Es’kia Mphahlele a second look I endorse everything that Arthur Maimane wrote in the Mail & Guardian (“A masterpiece in bronze”, July 14 to 20) concerning the relative merits of some of the former Drum writers. There was no reason for naming an award after Nat Nakasa for outstanding service to journalism above the greater, seasoned professionals such as Henry Nxumalo, Arthur Maimane and Aggrey Klaaste. Maimane is himself a deserving journalist of international standing and has been on the beat for half a century. He worked with Nxumalo for almost 10 years. Maimane has given us a brief but sharply etched profile of Nxumalo’s investigative reporting: a journalist par excellence, way above the mere hack reporter. This kind of in-depth reporting has unfortunately fallen upon evil days. It has been relegated to television of late, for we are stuck on visual entertainment. By the same token we have become allergic to the printed word. “If you don’t want people to know what you’re thinking so they can debate the content, write it down,” I hear the cynical half of me saying. From tertiary education through postgraduate research, for which criti-cal reading is indispensable, sloth has set in. For this reason we are all too ready to pick up a buzz here, there, everywhere about events and personalities and blow them up in the public imagination. We respond with the enthusiasm already set to the pitch of our screaming, collective hero-hungry selves. We wait for opinion- makers or high-ranking politicians to invent heroes for us. It used to be the white man who foisted homeland- style headmen on us. Today we blacks do it to ourselves, little realising that we are playing a cruel joke on one another.
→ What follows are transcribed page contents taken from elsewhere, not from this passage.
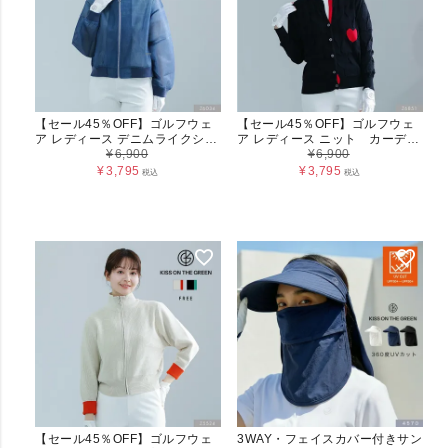
【セール45％OFF】ゴルフウェ
【セール45％OFF】ゴルフウェ
ア レディース デニムライクシア
ア レディース ニット カーディ
ーブルゾン フリーサイズ アウタ
¥
6,900
ガン ハートジャカードカーディ
¥
6,900
ー 透け感 裾リブ 体系カバー
ガン【フリーサイズ】 アウター
¥
3,795
¥
3,795
税込
税込
ストレッチ 裾リブ 体系カバー ス
タイルアップ レイヤード キスオ
ンザグリーン 大きいサイズ 小さ
いサイズ
【セール45％OFF】ゴルフウェ
3WAY・フェイスカバー付きサン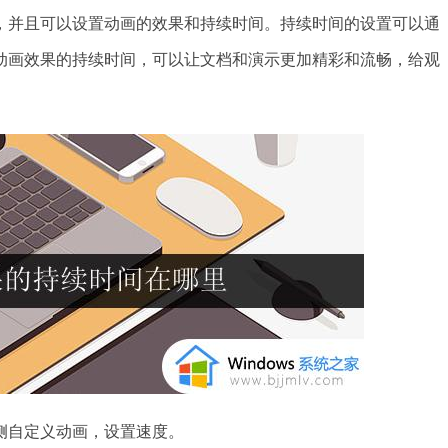
，并且可以设置动画的效果和持续时间。持续时间的设置可以通
动画效果的持续时间，可以让文档和演示更加精彩和流畅，给观
自定义动画，设置速度。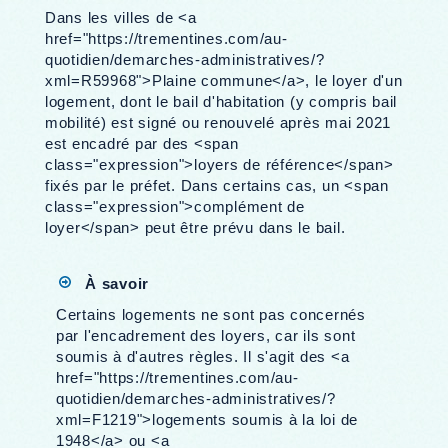
Dans les villes de <a
href="https://trementines.com/au-
quotidien/demarches-administratives/?
xml=R59968">Plaine commune</a>, le loyer d'un
logement, dont le bail d'habitation (y compris bail
mobilité) est signé ou renouvelé après mai 2021
est encadré par des <span
class="expression">loyers de référence</span>
fixés par le préfet. Dans certains cas, un <span
class="expression">complément de
loyer</span> peut être prévu dans le bail.
À savoir
Certains logements ne sont pas concernés
par l'encadrement des loyers, car ils sont
soumis à d'autres règles. Il s'agit des <a
href="https://trementines.com/au-
quotidien/demarches-administratives/?
xml=F1219">logements soumis à la loi de
1948</a> ou <a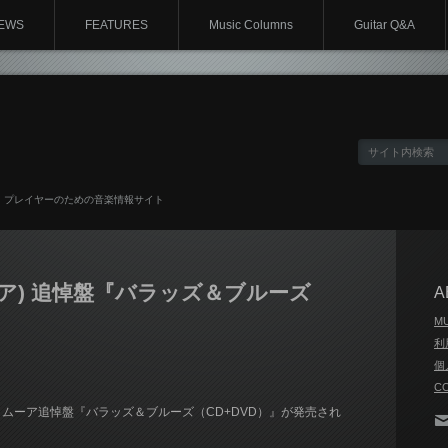
EWS
FEATURES
Music Columns
Guitar Q&A
、プレイヤーのための音楽情報サイト
・ムーア) 追悼盤『バラッズ＆ブルーズ
A
M
利
個
C
ムーア追悼盤『バラッズ＆ブルーズ（CD+DVD）』が発売され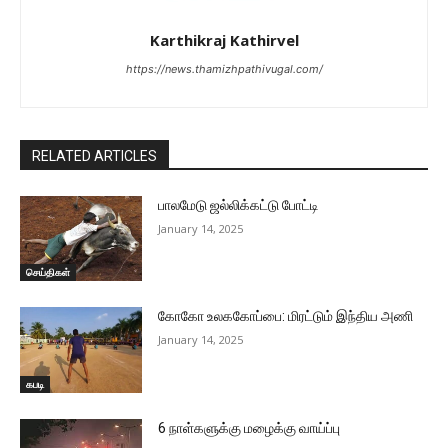
Karthikraj Kathirvel
https://news.thamizhpathivugal.com/
RELATED ARTICLES
பாலமேடு ஜல்லிக்கட்டு போட்டி
January 14, 2025
செய்திகள்
கோகோ உலககோப்பை: மிரட்டும் இந்திய அணி
January 14, 2025
கபடி
6 நாள்களுக்கு மழைக்கு வாய்ப்பு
See how, for instance, Hector Petersen shot up into the limelight on the strength of a single dramatic news photograph. I’m not minimising the sorrow those children portray in the picture. But in my own inner search for symbols and meanings, history tells me that the brutal 1976 events and their aftermath have dimensions far too awesome to be contained by a single click of a camera. Even granting that there is a handy symbol here. Have you realised, a friend of mine remarked to me recently, that every time there is mention of Drum writers, the only names that crop up are Can Themba, Nat Nakasa and Bloke Modisane? And so other careers throw up success stories – in a major or minor key – and the junketing continues. To have continued to sideline Nxumalo (Maimane’s senior in years), as Maimane’s article should suggest, shows the depressingly uncritical trend this society has come to embrace. And this, in many other areas of cultural expression beside journalism.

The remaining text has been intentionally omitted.